• **Records for the exercise**:
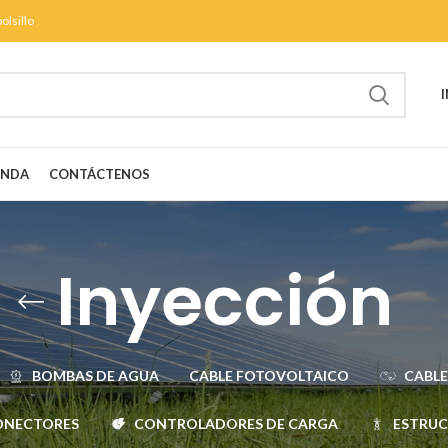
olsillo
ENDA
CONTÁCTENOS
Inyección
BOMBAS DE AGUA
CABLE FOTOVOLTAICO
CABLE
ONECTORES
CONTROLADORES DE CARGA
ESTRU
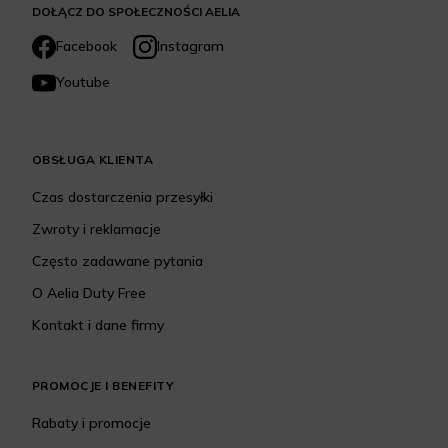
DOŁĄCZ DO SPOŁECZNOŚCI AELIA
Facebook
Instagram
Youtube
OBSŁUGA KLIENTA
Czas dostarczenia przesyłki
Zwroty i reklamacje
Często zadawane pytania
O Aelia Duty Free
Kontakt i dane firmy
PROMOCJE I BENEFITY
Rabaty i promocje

---

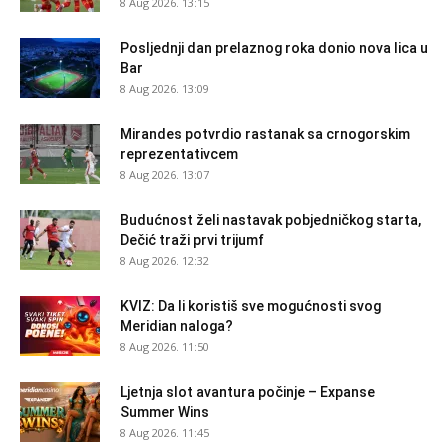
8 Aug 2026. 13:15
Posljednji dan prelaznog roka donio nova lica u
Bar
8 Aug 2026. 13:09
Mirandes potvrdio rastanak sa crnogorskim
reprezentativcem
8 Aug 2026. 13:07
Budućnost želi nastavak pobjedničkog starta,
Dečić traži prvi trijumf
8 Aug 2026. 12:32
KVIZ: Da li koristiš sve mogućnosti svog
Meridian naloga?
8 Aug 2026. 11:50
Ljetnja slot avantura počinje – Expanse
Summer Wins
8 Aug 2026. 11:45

• **Exercise directions**:
After locating the line with "OBSŁUGA KLIENTA" in the material above, return it and each line after it exactly, ending at the line with "Rabaty i promocje".

• **Exercise solution**:
OBSŁUGA KLIENTA
Czas dostarczenia przesyłki
Zwroty i reklamacje
Często zadawane pytania
O Aelia Duty Free
Kontakt i dane firmy
PROMOCJE I BENEFITY
Rabaty i promocje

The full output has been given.